Rachel B., dentiste, souffre d'un problème peu commun : elle craint à tout instant d'attraper le sida et de le communiquer aux autres. Sa peur est totalisante et transforme sa vie en calvaire. Elle a déjà « coulé » un cabinet dentaire et celui qu'elle a ouvert ensuite ne va pas fort. Il faut dire qu'elle a l'air assez bizarre : bavette, lunettes de protection, casque en plexiglas, deux paires de gants superposées. Elle ne serre pas la main de ses patients, ne touche pas leur argent et passe son temps à désinfecter ses instruments. Son cabinet n'est pas moins étrange. D'un côté, des protège-poignées isolent toutes ses portes. Mais de l'autre, la poussière s'accumule à de nombreux endroits, car Rachel les estime contaminés et les a mis en quarantaine. Divers objets et piles de revues ne peuvent ainsi plus être touchés ni déplacés, ce qui empêche tout ménage. Comble de l'ironie, les patients s'effraient d'un cabinet à l'hygiène douteuse !
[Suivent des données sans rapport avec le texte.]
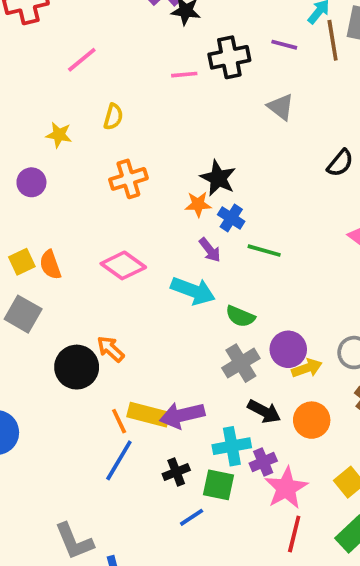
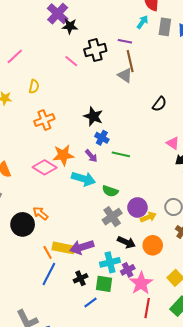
brown line: (333, 40) -> (130, 61), moved
pink line: (184, 75) -> (71, 61), turned 48
orange star: (198, 204) -> (63, 155), moved, size x1.5

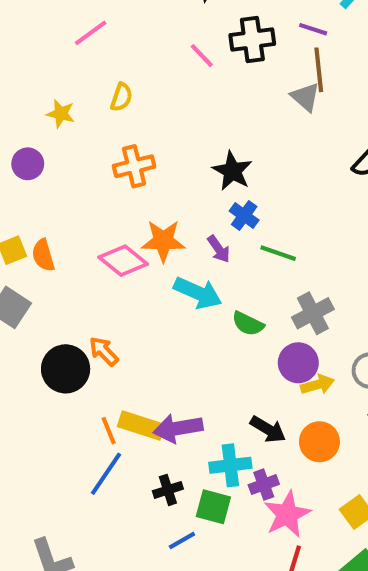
gray cross: (112, 217) -> (313, 313), moved

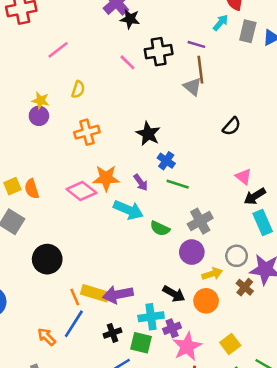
purple circle: (28, 164) -> (39, 116), moved
blue cross: (244, 216) -> (166, 161), moved
orange arrow: (104, 351) -> (47, 337), moved
yellow arrow: (317, 385) -> (212, 274), moved

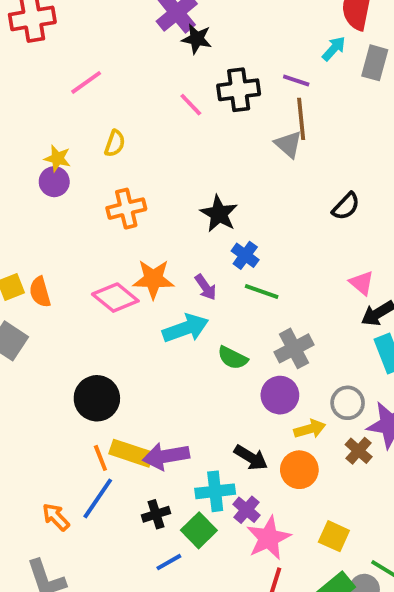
cyan arrow: (128, 210) -> (186, 328), turned -44
black circle: (47, 259) -> (97, 398), moved
purple cross: (172, 328) -> (246, 510), turned -30
green square: (141, 343) -> (199, 530), turned 30
yellow square: (230, 344) -> (334, 536), turned -30

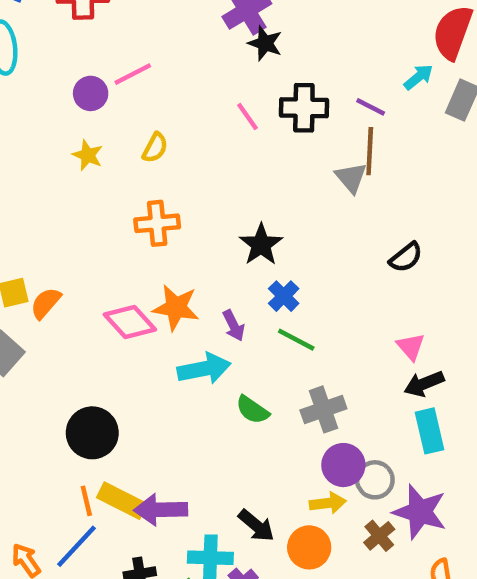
purple circle: (54, 182) -> (91, 93), moved
orange semicircle: (40, 292) -> (46, 303), turned 48
purple circle: (280, 395) -> (343, 465), moved

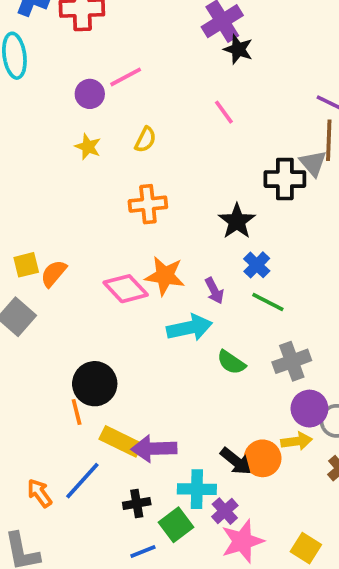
black cross: (304, 108) -> (285, 179), moved
orange line: (86, 501) -> (77, 412), moved
orange circle: (309, 547) -> (263, 458), moved

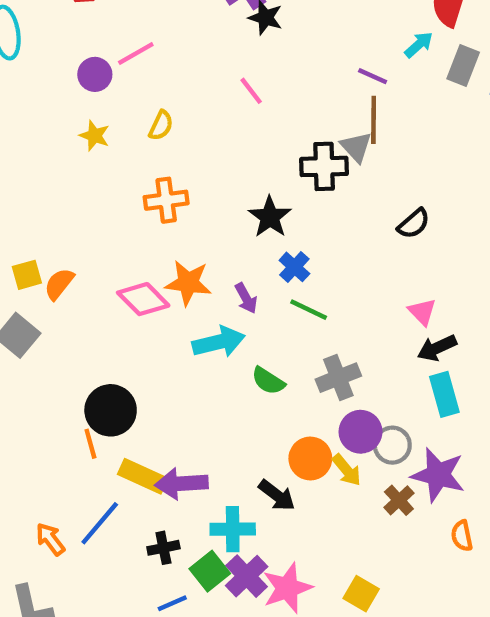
yellow arrow: (297, 441) -> (347, 470), turned 60
orange circle: (263, 458) -> (310, 459), moved
purple cross: (225, 511) -> (247, 576), moved, size x1.4

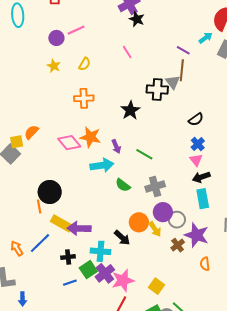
blue cross: (294, 267) -> (198, 144), moved
yellow square: (27, 275) -> (17, 142), moved

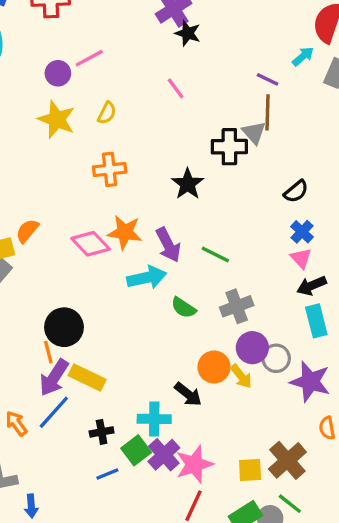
yellow star: (54, 66) -> (57, 119), size x1.6
purple arrow: (116, 146) -> (168, 245), size x1.5
purple arrow: (79, 228) -> (54, 378), moved, turned -55
brown cross: (178, 245) -> (287, 460), moved, size x1.6
yellow square: (156, 286) -> (250, 470), turned -35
Lorsqu'elle vient me consulter, Rachel est triste et rumine sa situation professionnelle sans issue. Elle voudrait changer de travail mais ne sait rien faire d'autre. Côté personnel, ça ne va guère mieux. Elle ne fréquente plus les restaurants et n'a plus de relations sexuelles avec son mari depuis sept ans, par peur de le contaminer. Sa terreur la paralyse au point qu'elle n'ose pas faire un dépistage pour en avoir le cœur net. Elle ne rentre jamais déjeuner à son domicile, qui se trouve pourtant à deux pas de son cabinet : « Ce serait trop compliqué », me dit-elle. La transition est en effet toute une aventure. Chaque fois qu'elle retourne chez elle, elle se déshabille entièrement dans l'entrée, où elle a fait installer un appareil destiné à stériliser les habits. Elle y enfourne tous ses vêtements et sous-vêtements, qu'elle n'a pourtant portés que lors des trajets, puisqu'elle utilise une tenue de travail. Elle disparaît ensuite environ deux heures dans la salle de bain pour sa propre décontamination. Enfin, elle peut embrasser son mari et ses enfants.
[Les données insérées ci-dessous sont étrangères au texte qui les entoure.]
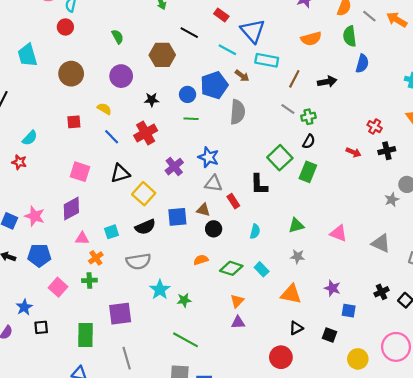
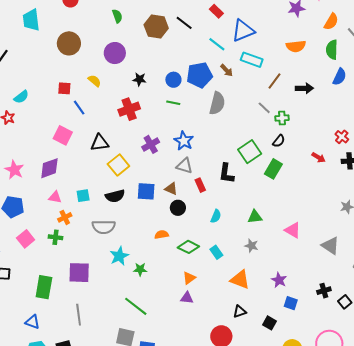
blue triangle: (253, 31) -> (243, 31), turned 40
brown hexagon: (162, 55) -> (156, 27), moved
blue line: (112, 137) -> (79, 108), moved

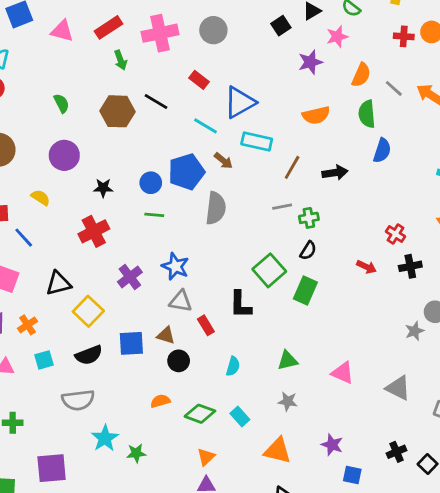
gray line: (264, 108) -> (282, 207), turned -48
orange cross: (65, 217) -> (28, 325), moved

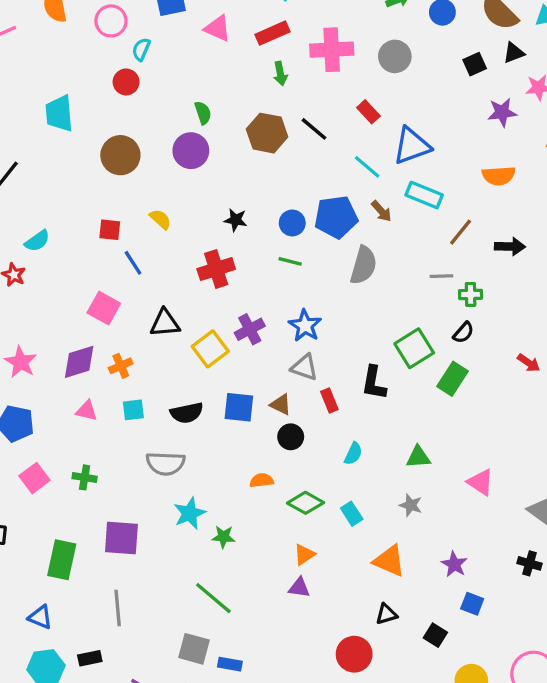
purple circle: (64, 155) -> (191, 151), moved
yellow square: (88, 311) -> (210, 349), moved
black cross: (397, 452) -> (529, 563), moved, turned 30

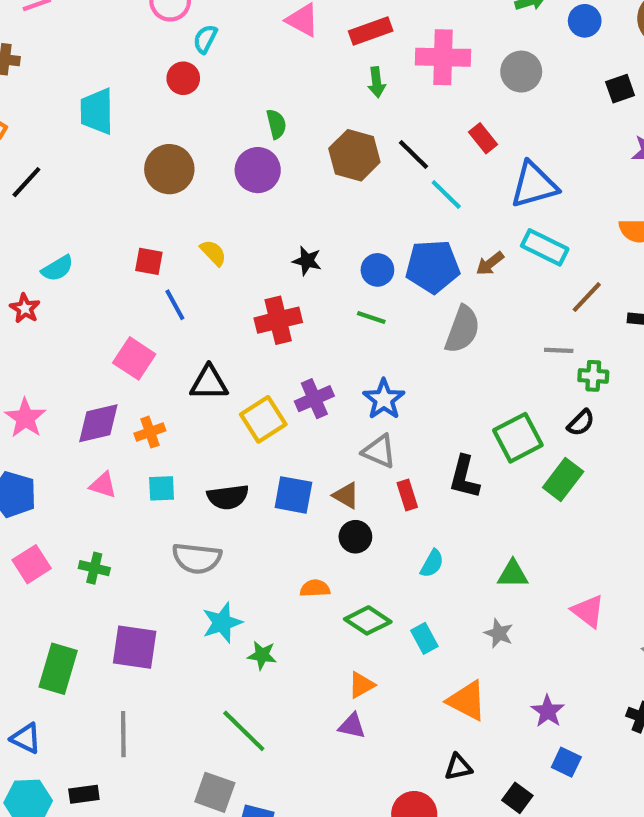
cyan line: (367, 167) -> (446, 195), moved
brown arrow: (381, 211) -> (490, 263), turned 90

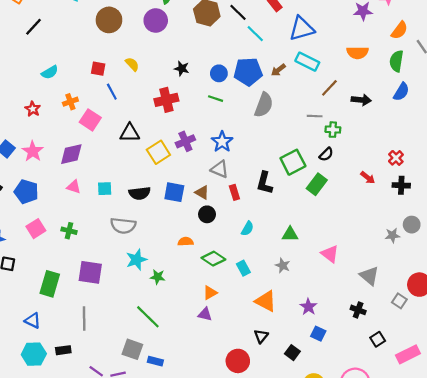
red star: (25, 308) -> (33, 109), moved
orange cross: (150, 432) -> (70, 102), moved
black triangle: (458, 767) -> (261, 336), turned -40

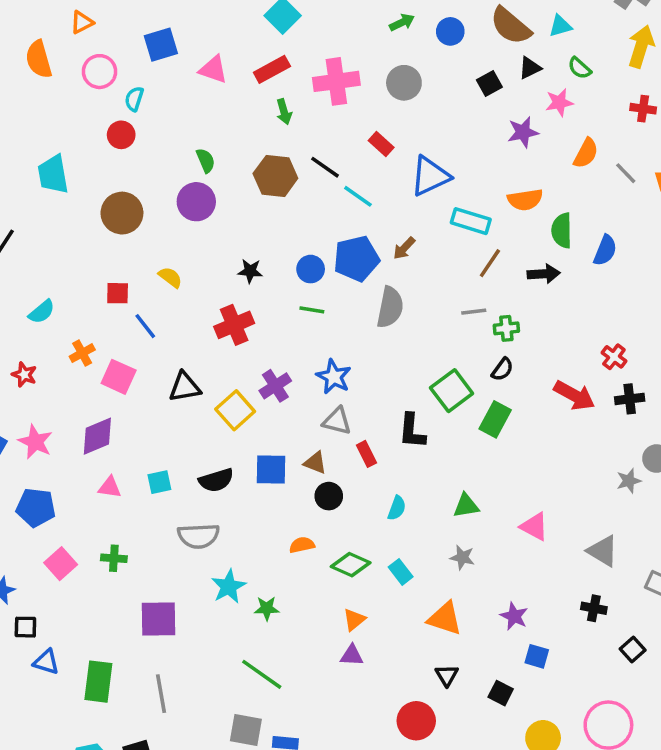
green semicircle: (396, 61) -> (562, 230), moved
cyan rectangle: (307, 62) -> (471, 221), moved
red arrow: (368, 178) -> (574, 395), size x1.6
green rectangle: (50, 284) -> (98, 682), moved
blue triangle: (33, 321) -> (46, 662), moved

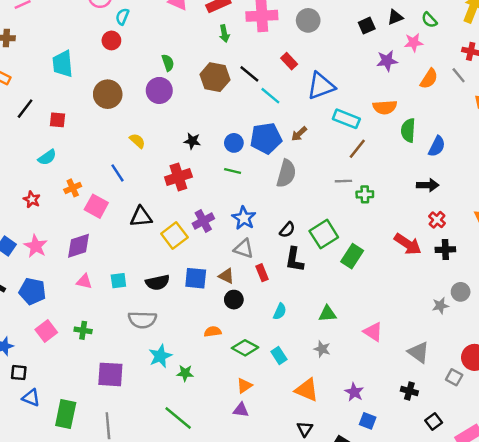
gray line: (626, 173) -> (459, 75), moved
black arrow: (544, 274) -> (428, 185), moved
red square: (118, 293) -> (58, 120), moved
black semicircle: (502, 369) -> (287, 230), moved

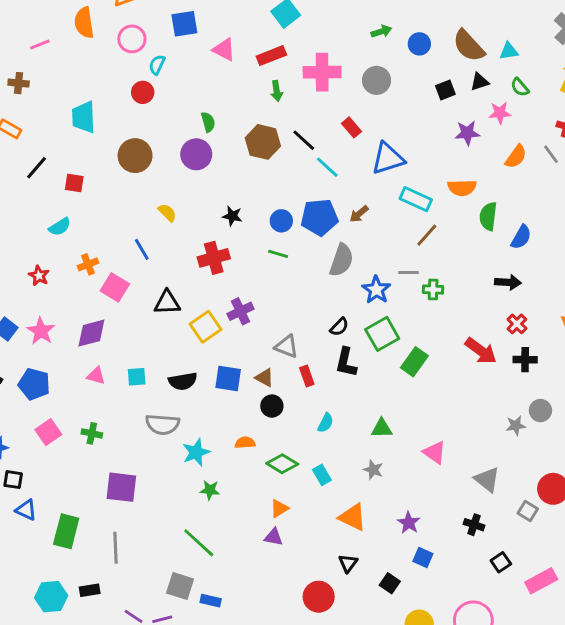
blue star: (244, 218) -> (376, 290), moved
cyan star: (160, 356) -> (196, 452), moved

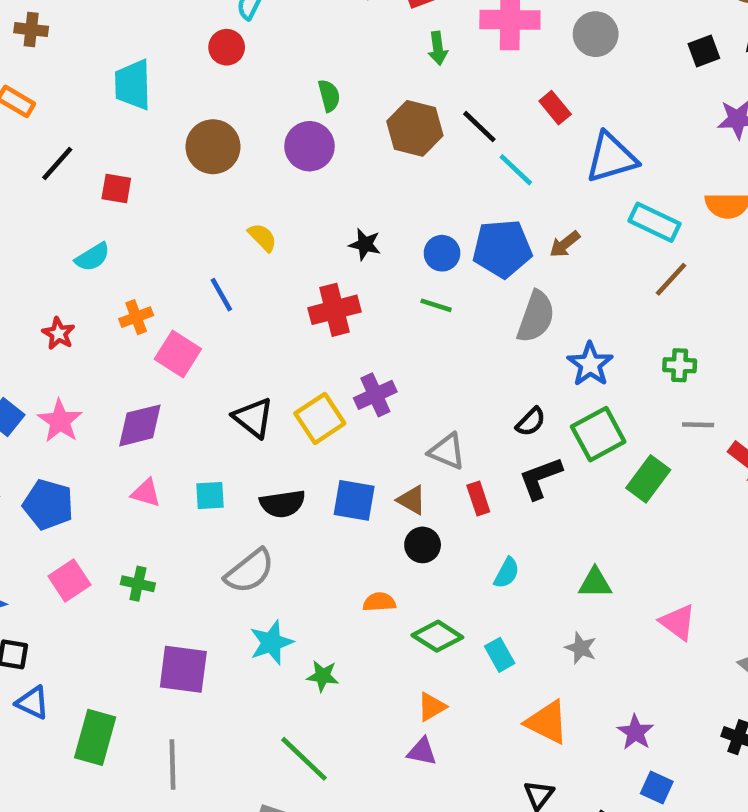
gray line: (409, 273) -> (698, 425), moved
black triangle: (167, 303) -> (253, 418), moved, turned 40
black L-shape: (346, 362) -> (540, 478), turned 56
gray semicircle: (162, 424) -> (250, 571), turned -44
cyan star: (196, 452) -> (271, 643), moved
Comme environ une personne sur cinquante, Rachel souffre d'un trouble obsessionnel compulsif (toc). Elle est sans cesse envahie d'obsessions, à savoir des pensées, des images mentales ou des impulsions involontaires et gênantes. Il en découle un mal-être provoquant souvent des compulsions, c'est-à-dire des actes volontaires, mais que le patient ressent comme obligatoires – il en a besoin pour s'apaiser et s'imagine même parfois qu'une catastrophe surviendra inéluctablement s'il ne les effectue pas. Chez Rachel, ces compulsions prennent la forme de rituels de lavage et de désinfection. Pour d'autres, elles sont purement mentales : certains patients, qui croient en Dieu, voient par exemple régulièrement des images blasphématoires s'afficher dans leur esprit et se sentent alors obligés de leur substituer des images pieuses.
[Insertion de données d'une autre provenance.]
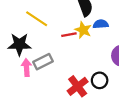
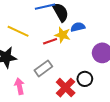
gray rectangle: (43, 62) -> (43, 68), moved
pink arrow: (27, 67) -> (19, 86), moved

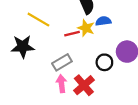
black circle: (85, 79) -> (104, 62), moved
pink arrow: (19, 86) -> (61, 84), moved

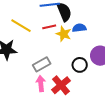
red line: (72, 34) -> (49, 27), moved

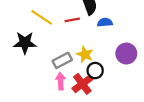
yellow star: (64, 34) -> (85, 54), moved
black circle: (80, 65) -> (95, 71), moved

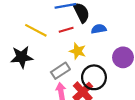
yellow star: (85, 54) -> (78, 51), moved
black circle: (95, 71) -> (94, 77), size x1.5

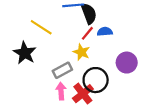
red line: (66, 30) -> (87, 33), moved, turned -40
black star: (22, 57) -> (25, 53), turned 30

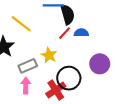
yellow star: (81, 52) -> (49, 55), moved
gray rectangle: (62, 70) -> (28, 66), moved
pink arrow: (61, 91) -> (26, 86), moved

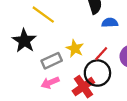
red line: (65, 33) -> (101, 54), moved
pink arrow: (26, 86) -> (50, 83), turned -112

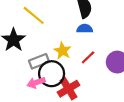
blue semicircle: (110, 23) -> (85, 29), moved
black circle: (97, 73) -> (52, 74), moved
Les causes des toc sont encore mal définies, mais des facteurs génétiques créent très probablement une vulnérabilité. Le risque d'avoir ce type de trouble est en effet supérieur quand d'autres membres de la famille sont touchés. Dans certains cas, un facteur déclenchant jouerait le rôle de détonateur. Il s'agit souvent d'un événement stressant qui entraîne une prise de responsabilité : promotion au travail, grossesse... Ce n'est cependant pas systématique et dans le cas de Rachel, je n'en ai pas identifié.

Une plongée dans son cerveau aurait en tout cas révélé des anomalies au niveau de l'activité de zones corticales et profondes. C'est ce que suggèrent les études d'imagerie réalisées chez des patients victimes de cette maladie . Les chercheurs ont aussi découvert que ces anomalies disparaissent en cas de guérison.

Je sais que c'est absurde, mais…

Comment les soigner, justement ? J'adopte avec Rachel la méthode la plus efficace contre les toc : la thérapie cognitive et comportementale, qui vise à modifier les schémas de pensée et de comportement dysfonctionnels. La première question à se poser est celle du degré de prise de conscience de la patiente : à quel point sait-elle qu'elle a un problème et que son comportement n'est pas rationnel ? Contrairement à une majorité de patients dans son cas, Rachel manque de lucidité. Elle n'est pas complètement sûre qu'elle attraperait le sida si elle ne prenait pas toutes ces précautions, mais elle y croit tout de même assez fort. Je commence alors sa thérapie par une phase cognitive. Il s'agit de l'aider à mettre en cause ses croyances, en examinant la pertinence de celles-ci. Quels arguments les soutiennent ou les contredisent ? Pourquoi les autres dentistes agissent-ils différemment ? Attrapent-ils tous le sida ?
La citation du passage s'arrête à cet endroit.